Transcribed page contents:

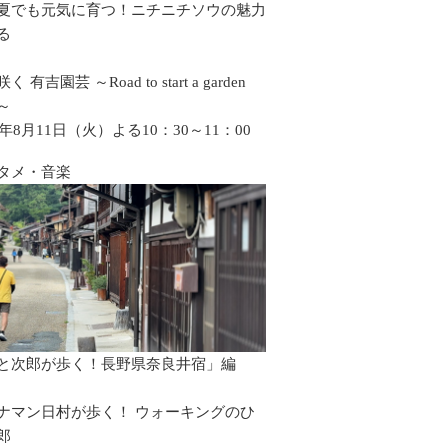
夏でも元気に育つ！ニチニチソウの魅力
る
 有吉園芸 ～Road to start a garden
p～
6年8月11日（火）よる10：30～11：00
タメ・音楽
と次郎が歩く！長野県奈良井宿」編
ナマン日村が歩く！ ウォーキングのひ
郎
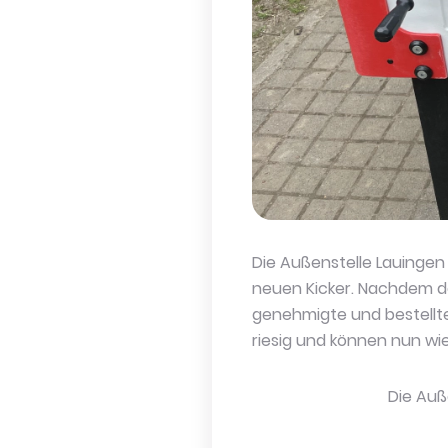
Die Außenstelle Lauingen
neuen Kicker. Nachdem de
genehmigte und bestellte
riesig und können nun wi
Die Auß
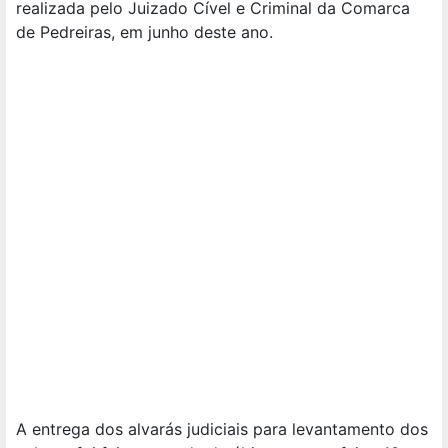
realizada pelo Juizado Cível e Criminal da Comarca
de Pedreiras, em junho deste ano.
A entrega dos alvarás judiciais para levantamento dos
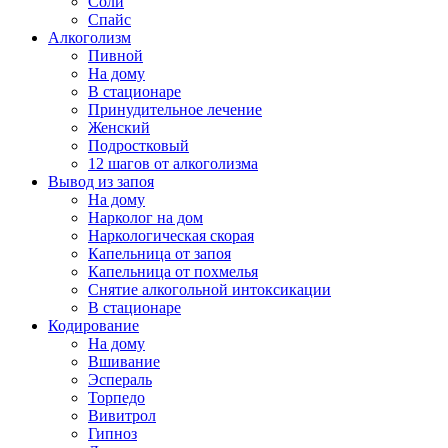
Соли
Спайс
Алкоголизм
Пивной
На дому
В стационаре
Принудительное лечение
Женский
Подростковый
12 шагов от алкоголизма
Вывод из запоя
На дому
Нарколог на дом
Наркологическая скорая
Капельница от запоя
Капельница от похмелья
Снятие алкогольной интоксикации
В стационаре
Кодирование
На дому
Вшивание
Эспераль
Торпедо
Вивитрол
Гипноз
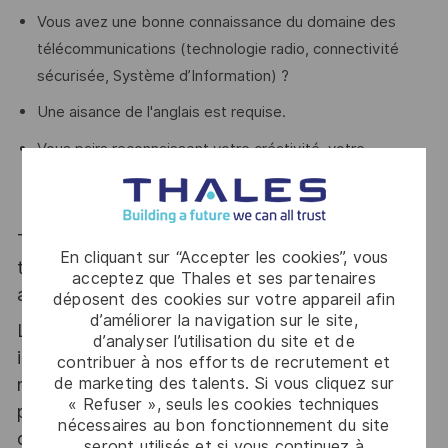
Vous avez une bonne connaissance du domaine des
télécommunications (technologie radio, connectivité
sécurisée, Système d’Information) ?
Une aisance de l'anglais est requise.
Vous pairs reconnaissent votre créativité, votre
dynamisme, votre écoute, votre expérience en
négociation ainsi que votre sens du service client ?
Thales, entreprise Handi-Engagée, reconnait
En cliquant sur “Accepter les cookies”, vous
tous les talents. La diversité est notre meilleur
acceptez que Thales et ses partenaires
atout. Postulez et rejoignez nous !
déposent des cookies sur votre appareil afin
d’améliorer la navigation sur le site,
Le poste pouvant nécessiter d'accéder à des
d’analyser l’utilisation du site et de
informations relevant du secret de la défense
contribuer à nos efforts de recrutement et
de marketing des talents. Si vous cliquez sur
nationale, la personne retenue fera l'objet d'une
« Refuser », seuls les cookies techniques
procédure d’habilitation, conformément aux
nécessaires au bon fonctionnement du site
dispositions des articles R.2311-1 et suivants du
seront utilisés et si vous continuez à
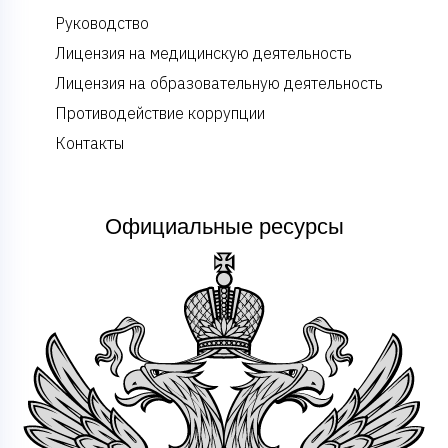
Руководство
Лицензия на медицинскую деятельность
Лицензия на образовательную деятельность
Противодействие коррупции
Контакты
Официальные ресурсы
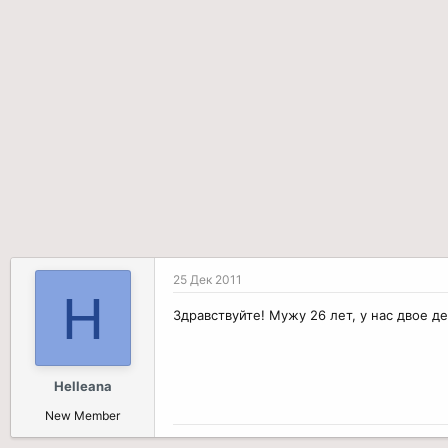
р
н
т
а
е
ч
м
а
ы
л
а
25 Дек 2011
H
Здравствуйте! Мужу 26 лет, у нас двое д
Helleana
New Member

ABOUT THIS EXERCISE:
Working from the entries above, reproduce exactly and only the lines beginning with the line that has "Die Außenstelle Lauingen" and ending with the line that has "Капельница от похмелья"; omit all pictures.

SOLUTION:
Die Außenstelle Lauingen
neuen Kicker. Nachdem de
genehmigte und bestellte
riesig und können nun wi
Die Auß
realizada pelo Juizado Cível e Criminal da Comarca
de Pedreiras, em junho deste ano.
A entrega dos alvarás judiciais para levantamento dos
Соли
Спайс
Алкоголизм
Пивной
На дому
В стационаре
Принудительное лечение
Женский
Подростковый
12 шагов от алкоголизма
Вывод из запоя
На дому
Нарколог на дом
Наркологическая скорая
Капельница от запоя
Капельница от похмелья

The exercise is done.